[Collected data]
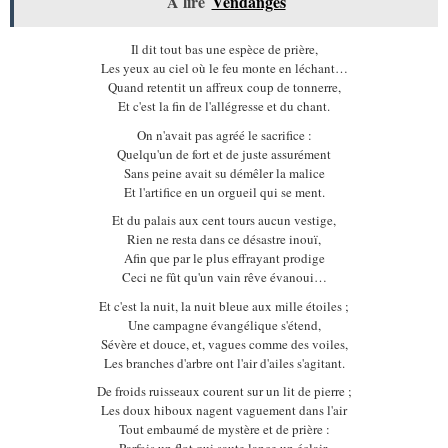
A lire
Vendanges
Il dit tout bas une espèce de prière,
Les yeux au ciel où le feu monte en léchant…
Quand retentit un affreux coup de tonnerre,
Et c'est la fin de l'allégresse et du chant.
On n'avait pas agréé le sacrifice :
Quelqu'un de fort et de juste assurément
Sans peine avait su démêler la malice
Et l'artifice en un orgueil qui se ment.
Et du palais aux cent tours aucun vestige,
Rien ne resta dans ce désastre inouï,
Afin que par le plus effrayant prodige
Ceci ne fût qu'un vain rêve évanoui…
Et c'est la nuit, la nuit bleue aux mille étoiles ;
Une campagne évangélique s'étend,
Sévère et douce, et, vagues comme des voiles,
Les branches d'arbre ont l'air d'ailes s'agitant.
De froids ruisseaux courent sur un lit de pierre ;
Les doux hiboux nagent vaguement dans l'air
Tout embaumé de mystère et de prière :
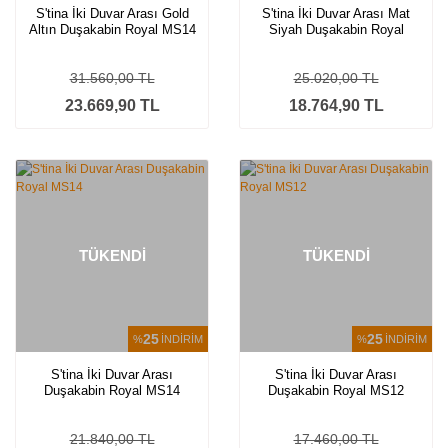
S'tina İki Duvar Arası Gold
S'tina İki Duvar Arası Mat
Altın Duşakabin Royal MS14
Siyah Duşakabin Royal
MS14
31.560,00 TL
25.020,00 TL
23.669,90 TL
18.764,90 TL
TÜKENDİ
TÜKENDİ
25
25
%
İNDİRİM
%
İNDİRİM
S'tina İki Duvar Arası
S'tina İki Duvar Arası
Duşakabin Royal MS14
Duşakabin Royal MS12
21.840,00 TL
17.460,00 TL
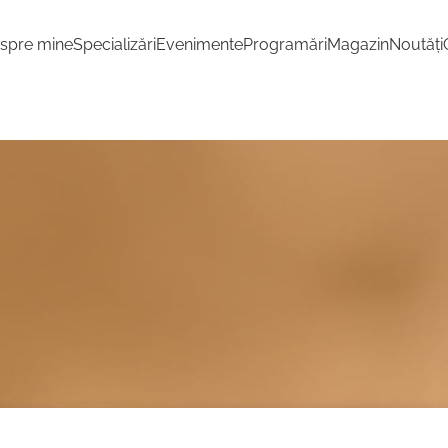
spre mine
Specializări
Evenimente
Programări
Magazin
Noutăți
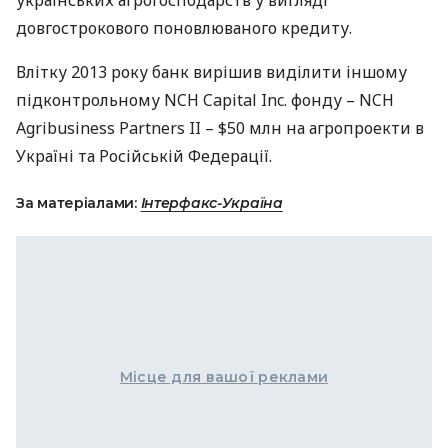
українських агрогосподарств у вигляді
довгострокового поновлюваного кредиту.
Влітку 2013 року банк вирішив виділити іншому
підконтрольному
NCH
Capital Inc. фонду –
NCH
Agribusiness Partners II – $50 млн на агропроекти в
Україні та Російській Федерації.
За матеріалами:
Інтерфакс-Україна
Місце для вашої реклами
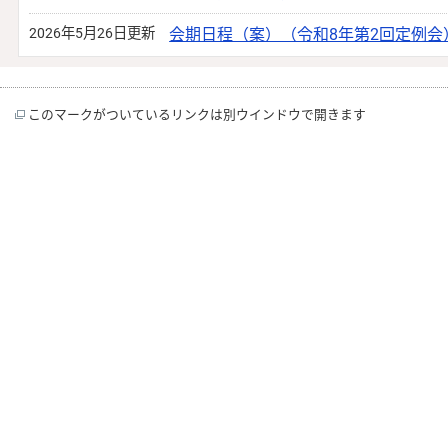
2026年5月26日更新
会期日程（案）（令和8年第2回定例会
このマークがついているリンクは別ウインドウで開きます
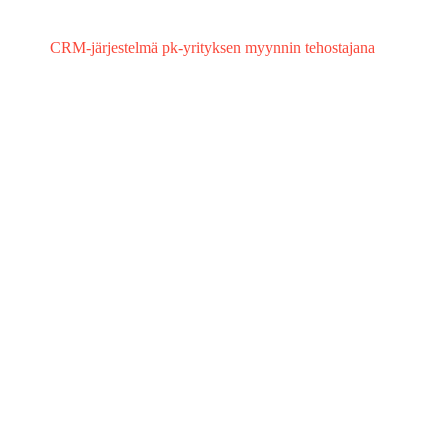
CRM-järjestelmä pk-yrityksen myynnin tehostajana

(Your instructions): Output the lines of the data exactly, starting at the first and ending with the line that has "Ceci ne fût qu'un vain rêve évanoui…". Pictures are not part of it.

(Response):
A lire
Vendanges
Il dit tout bas une espèce de prière,
Les yeux au ciel où le feu monte en léchant…
Quand retentit un affreux coup de tonnerre,
Et c'est la fin de l'allégresse et du chant.
On n'avait pas agréé le sacrifice :
Quelqu'un de fort et de juste assurément
Sans peine avait su démêler la malice
Et l'artifice en un orgueil qui se ment.
Et du palais aux cent tours aucun vestige,
Rien ne resta dans ce désastre inouï,
Afin que par le plus effrayant prodige
Ceci ne fût qu'un vain rêve évanoui…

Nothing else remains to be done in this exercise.